If your mysqli query is returning zero rows then you will never see anything printed in your while loop. If $title and $message are not set (because you would want reference them by $result['title'] & $result['message'] if that are the field names in the database) then you will only see two <br /> tags in your pages source code.
If the while loop conditional is not true then the contents of the while loop will never execute.
So if there is nothing to fetch from the query, then you won't see any output.
Does you code display anything, or skip the output entirely?
If it skips entirely, then your query has returned 0 rows.

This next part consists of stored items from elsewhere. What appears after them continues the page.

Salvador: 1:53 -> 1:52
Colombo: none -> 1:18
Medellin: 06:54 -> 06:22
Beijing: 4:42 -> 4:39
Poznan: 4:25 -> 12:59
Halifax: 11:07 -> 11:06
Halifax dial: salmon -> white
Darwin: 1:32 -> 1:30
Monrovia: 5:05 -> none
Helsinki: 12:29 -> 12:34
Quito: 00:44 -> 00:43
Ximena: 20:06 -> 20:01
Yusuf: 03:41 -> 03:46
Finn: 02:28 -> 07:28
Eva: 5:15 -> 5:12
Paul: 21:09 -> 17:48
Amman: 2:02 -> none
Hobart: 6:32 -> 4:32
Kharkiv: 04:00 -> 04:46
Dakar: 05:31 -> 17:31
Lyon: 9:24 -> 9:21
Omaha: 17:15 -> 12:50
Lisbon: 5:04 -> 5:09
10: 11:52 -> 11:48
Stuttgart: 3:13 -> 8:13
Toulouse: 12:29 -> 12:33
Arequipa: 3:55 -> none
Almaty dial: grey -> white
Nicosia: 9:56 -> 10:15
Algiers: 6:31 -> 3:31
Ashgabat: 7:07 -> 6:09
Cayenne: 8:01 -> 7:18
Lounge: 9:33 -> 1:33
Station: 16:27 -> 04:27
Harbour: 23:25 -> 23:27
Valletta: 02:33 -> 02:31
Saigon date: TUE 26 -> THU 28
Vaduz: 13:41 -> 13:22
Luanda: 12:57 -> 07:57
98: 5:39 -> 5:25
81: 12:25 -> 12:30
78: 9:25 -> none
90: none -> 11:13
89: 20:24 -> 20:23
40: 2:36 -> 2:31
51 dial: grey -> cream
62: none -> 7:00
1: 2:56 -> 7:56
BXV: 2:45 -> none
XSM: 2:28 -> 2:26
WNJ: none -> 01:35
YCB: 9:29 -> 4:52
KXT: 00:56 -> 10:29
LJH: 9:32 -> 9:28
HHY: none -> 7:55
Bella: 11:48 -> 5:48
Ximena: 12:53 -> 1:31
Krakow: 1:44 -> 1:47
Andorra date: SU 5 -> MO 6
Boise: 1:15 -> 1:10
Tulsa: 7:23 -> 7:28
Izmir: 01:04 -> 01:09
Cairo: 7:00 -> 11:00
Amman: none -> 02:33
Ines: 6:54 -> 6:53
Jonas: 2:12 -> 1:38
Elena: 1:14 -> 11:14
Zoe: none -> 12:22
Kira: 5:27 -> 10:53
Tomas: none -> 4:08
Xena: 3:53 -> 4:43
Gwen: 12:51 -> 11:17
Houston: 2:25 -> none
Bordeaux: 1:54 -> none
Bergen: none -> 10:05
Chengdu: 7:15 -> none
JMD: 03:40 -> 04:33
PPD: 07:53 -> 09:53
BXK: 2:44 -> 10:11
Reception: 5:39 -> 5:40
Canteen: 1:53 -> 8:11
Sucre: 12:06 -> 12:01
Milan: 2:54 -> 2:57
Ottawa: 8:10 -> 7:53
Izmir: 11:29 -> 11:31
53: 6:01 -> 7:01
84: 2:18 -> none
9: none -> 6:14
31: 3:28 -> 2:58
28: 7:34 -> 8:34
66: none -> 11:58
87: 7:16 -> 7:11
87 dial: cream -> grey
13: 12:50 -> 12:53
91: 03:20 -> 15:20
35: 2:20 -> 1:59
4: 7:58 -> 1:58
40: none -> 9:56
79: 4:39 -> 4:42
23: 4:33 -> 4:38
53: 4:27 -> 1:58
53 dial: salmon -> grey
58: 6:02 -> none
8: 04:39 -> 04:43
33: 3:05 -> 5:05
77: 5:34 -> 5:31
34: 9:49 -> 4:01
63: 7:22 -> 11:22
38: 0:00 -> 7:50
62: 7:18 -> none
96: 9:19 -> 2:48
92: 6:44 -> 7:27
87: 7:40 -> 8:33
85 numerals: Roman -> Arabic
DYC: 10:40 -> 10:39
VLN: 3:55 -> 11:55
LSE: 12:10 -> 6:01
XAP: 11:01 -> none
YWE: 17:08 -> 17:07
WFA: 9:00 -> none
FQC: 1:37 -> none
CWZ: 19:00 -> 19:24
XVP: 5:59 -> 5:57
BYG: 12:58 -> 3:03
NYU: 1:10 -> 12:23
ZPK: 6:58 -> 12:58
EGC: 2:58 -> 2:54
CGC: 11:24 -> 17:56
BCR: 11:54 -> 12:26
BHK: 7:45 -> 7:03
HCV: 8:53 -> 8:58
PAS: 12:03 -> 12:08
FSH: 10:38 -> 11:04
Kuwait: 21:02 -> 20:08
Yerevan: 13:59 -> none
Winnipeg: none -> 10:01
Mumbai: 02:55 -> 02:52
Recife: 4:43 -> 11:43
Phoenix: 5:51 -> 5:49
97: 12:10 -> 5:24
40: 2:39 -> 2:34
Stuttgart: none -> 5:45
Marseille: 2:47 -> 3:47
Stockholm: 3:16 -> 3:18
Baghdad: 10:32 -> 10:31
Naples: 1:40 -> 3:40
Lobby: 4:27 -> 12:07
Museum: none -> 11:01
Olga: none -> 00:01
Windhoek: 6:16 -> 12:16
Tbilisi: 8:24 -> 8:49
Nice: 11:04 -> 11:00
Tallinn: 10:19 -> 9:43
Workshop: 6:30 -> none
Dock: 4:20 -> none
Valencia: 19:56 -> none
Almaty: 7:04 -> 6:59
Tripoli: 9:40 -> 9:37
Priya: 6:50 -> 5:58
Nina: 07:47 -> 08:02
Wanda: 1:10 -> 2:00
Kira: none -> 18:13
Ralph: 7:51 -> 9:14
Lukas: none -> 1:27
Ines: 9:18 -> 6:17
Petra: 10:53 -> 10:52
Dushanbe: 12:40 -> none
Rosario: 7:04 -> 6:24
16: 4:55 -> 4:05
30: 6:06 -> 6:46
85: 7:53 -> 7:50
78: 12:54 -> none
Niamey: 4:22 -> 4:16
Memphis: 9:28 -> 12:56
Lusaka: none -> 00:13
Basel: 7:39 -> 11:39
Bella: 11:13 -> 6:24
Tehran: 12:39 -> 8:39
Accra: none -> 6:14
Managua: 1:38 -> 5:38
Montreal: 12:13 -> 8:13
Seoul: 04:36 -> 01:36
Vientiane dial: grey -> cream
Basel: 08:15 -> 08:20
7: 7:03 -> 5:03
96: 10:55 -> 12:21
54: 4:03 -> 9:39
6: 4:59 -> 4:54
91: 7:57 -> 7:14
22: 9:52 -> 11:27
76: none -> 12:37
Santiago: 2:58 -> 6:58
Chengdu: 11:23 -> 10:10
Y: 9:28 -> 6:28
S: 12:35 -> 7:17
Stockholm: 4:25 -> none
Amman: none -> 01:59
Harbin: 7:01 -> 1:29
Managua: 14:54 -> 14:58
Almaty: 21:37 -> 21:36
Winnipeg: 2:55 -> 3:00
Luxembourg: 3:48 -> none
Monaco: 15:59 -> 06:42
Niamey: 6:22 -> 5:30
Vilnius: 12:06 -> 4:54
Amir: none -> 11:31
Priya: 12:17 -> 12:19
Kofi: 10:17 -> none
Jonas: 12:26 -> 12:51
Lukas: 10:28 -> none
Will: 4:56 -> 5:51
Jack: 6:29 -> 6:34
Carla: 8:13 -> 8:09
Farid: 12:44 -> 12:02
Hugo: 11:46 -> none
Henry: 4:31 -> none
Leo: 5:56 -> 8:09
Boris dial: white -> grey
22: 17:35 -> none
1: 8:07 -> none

If it outputs the <br /> s, then you need to check your variables. I could be wrong, not knowing te entire code, but generally in this case you would have something like
echo $result['title'] instead of echo $title
If $title and $message come from your mysql query then you have to access them through the $result array returned by mysqli_fetch_assoc.
echo $result['title'];
echo $result['message'];
Also if your using mysqli you'd be doing something like this:
$mysqli = new mysqli("localhost", "user", "password", "db");
if ($result = $mysqli->query($query)) {
while ($row = $result->fetch_assoc()) {
print $row['title'];
}
$result->close();
}
Try this:
<?php
$result = mysql_query($query);
while($row = mysqli_fetch_assoc($result)){
echo $title.'<br/><br/>'.$message;
}
?>
Does this work;
<?php
$select = "select * from messages where user='$u'";
$query = mysqli_query($connect,$select) or die(mysqli_error($connect));
$row = mysqli_num_rows($query);
while(($result = mysqli_fetch_assoc($query))){
echo $result['title'];
echo '<br/>';
echo '<br/>';
echo $result['message'];
}
?>
Basically I've made sure that it's not picking the first result from the query & then relying on there being more results to loop through in order to print the same message repeatedly.